Pero estamos en la Europa (infiel). Y la no visibilidad de la persona resulta inquietante para un occidental. Nos intriga. Nos da inseguridad. Y después de los últimos atentados yihadistas, razón de más para sentirnos amenazados. Es una cuestión que plantea el dilema de la tolerancia frente a otras costumbres discutidas incluso por algunos musulmanes. Pero, además de la seguridad, se trata de no aceptar hábitos que pueden resultarnos ofensivos. Si bien es cierto que en España no existe legislación alguna que prohíba el uso del velo integral (el Senado lo aprobó en 2010 a instancias del PP y CiU, pero nunca se plasmó en norma jurídica, y los ayuntamientos que lo han intentado se han topado con el Tribunal Supremo que les recuerda que no tienen competencias para limitar la libertad religiosa), los viandantes tapados nos producen rechazo. A las mujeres occidentales, más. Ese tipo de prendas que hacen ostentación de la sumisión hacia el hombre nos parecen humillantes. De ahí que la asociación Clara Campoamor haya pedido que se tomen iniciativas legislativas, de una vez, contra el uso del velo integral.
No se trata de ver cómo nos solidarizamos con las pobres iraníes o saudíes que sufren latigazos o lapidaciones en su país. Se trata de ver qué hacer con la utilización del burka o el niqab en el nuestro. Esas cárceles de algodón que destierran a la mujer al más absoluto aislamiento, aunque deambule entre la multitud.

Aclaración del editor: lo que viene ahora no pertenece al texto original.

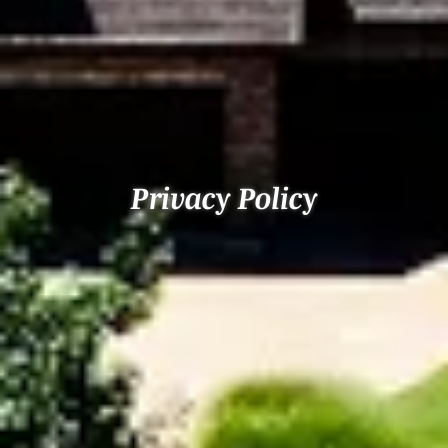
Privacy Policy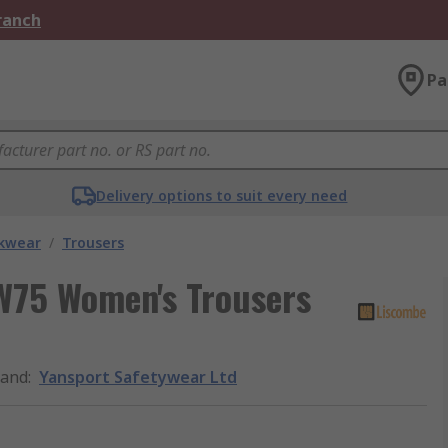
Branch
Pa
Delivery options to suit every need
kwear
/
Trousers
W75 Women's Trousers
rand
:
Yansport Safetywear Ltd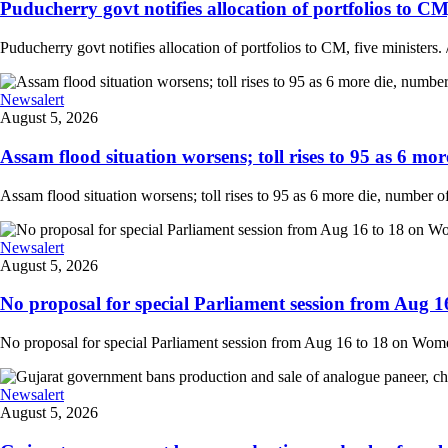
Puducherry govt notifies allocation of portfolios to CM, 
Puducherry govt notifies allocation of portfolios to CM, five ministers. /
Newsalert
August 5, 2026
Assam flood situation worsens; toll rises to 95 as 6 more
Assam flood situation worsens; toll rises to 95 as 6 more die, number of a
Newsalert
August 5, 2026
No proposal for special Parliament session from Aug 1
No proposal for special Parliament session from Aug 16 to 18 on Women'
Newsalert
August 5, 2026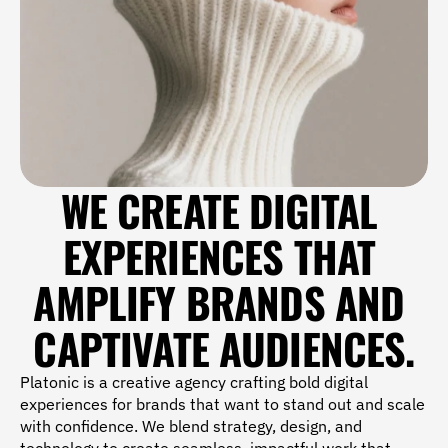
WE CREATE DIGITAL 
EXPERIENCES THAT 
AMPLIFY BRANDS AND 
CAPTIVATE AUDIENCES.
Platonic is a creative agency crafting bold digital 
experiences for brands that want to stand out and scale 
with confidence. We blend strategy, design, and 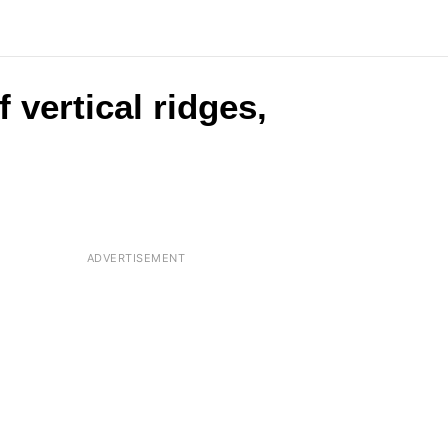
 vertical ridges,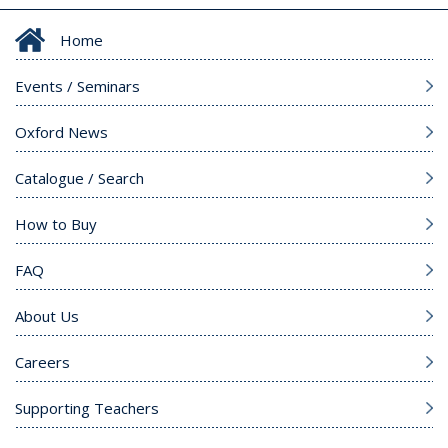
Home
Events / Seminars
Oxford News
Catalogue / Search
How to Buy
FAQ
About Us
Careers
Supporting Teachers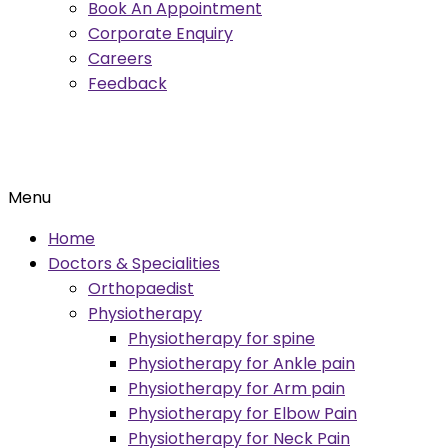
Book An Appointment
Corporate Enquiry
Careers
Feedback
Menu
Home
Doctors & Specialities
Orthopaedist
Physiotherapy
Physiotherapy for spine
Physiotherapy for Ankle pain
Physiotherapy for Arm pain
Physiotherapy for Elbow Pain
Physiotherapy for Neck Pain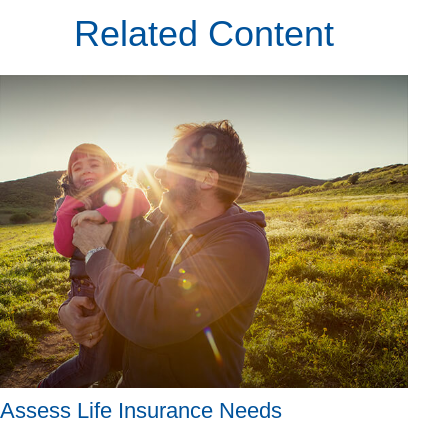
Related Content
Assess Life Insurance Needs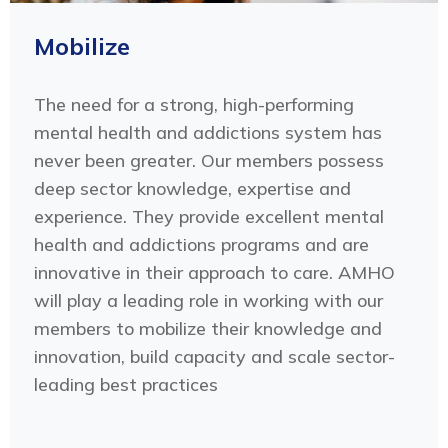
Mobilize
The need for a strong, high-performing
mental health and addictions system has
never been greater. Our members possess
deep sector knowledge, expertise and
experience. They provide excellent mental
health and addictions programs and are
innovative in their approach to care. AMHO
will play a leading role in working with our
members to mobilize their knowledge and
innovation, build capacity and scale sector-
leading best practices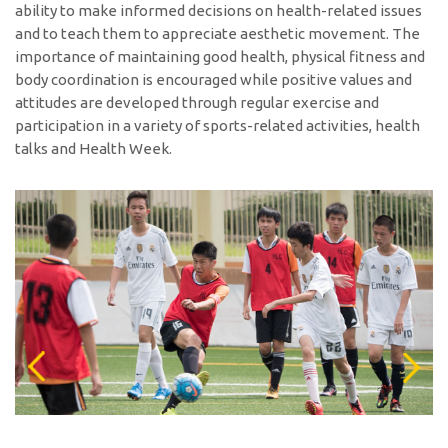
ability to make informed decisions on health-related issues
and to teach them to appreciate aesthetic movement. The
importance of maintaining good health, physical fitness and
body coordination is encouraged while positive values and
attitudes are developed through regular exercise and
participation in a variety of sports-related activities, health
talks and Health Week.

A raíz de los atentados de París, la pregunta recurrente fue: «¿Qué error hemos cometido para que los islamistas radicales nos declaren la guerra?» Y el error no ha sido otro que creer que los islamistas se querían integrar. En Italia, los salafistas exigen piscinas para mujeres. En Holanda, hospitales para musulmanes. El tiempo nos va demostrando que la alianza de civilizaciones no ha funcionado. Que el islamismo en general tiene un grave problema con la modernidad. Y con la democracia. Que no ha evolucionado como otras religiones. Porque ha sido incapaz de separar su fe de la vida pública.
Rechaza la libertad de expresión. Y, por supuesto, discrimina a la mujer. Este verano el Tribunal Europeo de Derechos Humanos dio la razón a Francia y Bélgica con la prohibición de prendas que oculten el rostro en recintos públicos. El tribunal sentenciaba que «la cara juega un rol importante en la interacción social». Ocultarla en lugares públicos «puede ser una amenaza para la convivencia».
Cuando entró en vigor la ley de la prohibición en Francia, los legisladores dijeron que su objetivo era «prevenir atentados contra la seguridad de las personas y los bienes. Y luchar contra el fraude de identidad». Tan razonable como eso.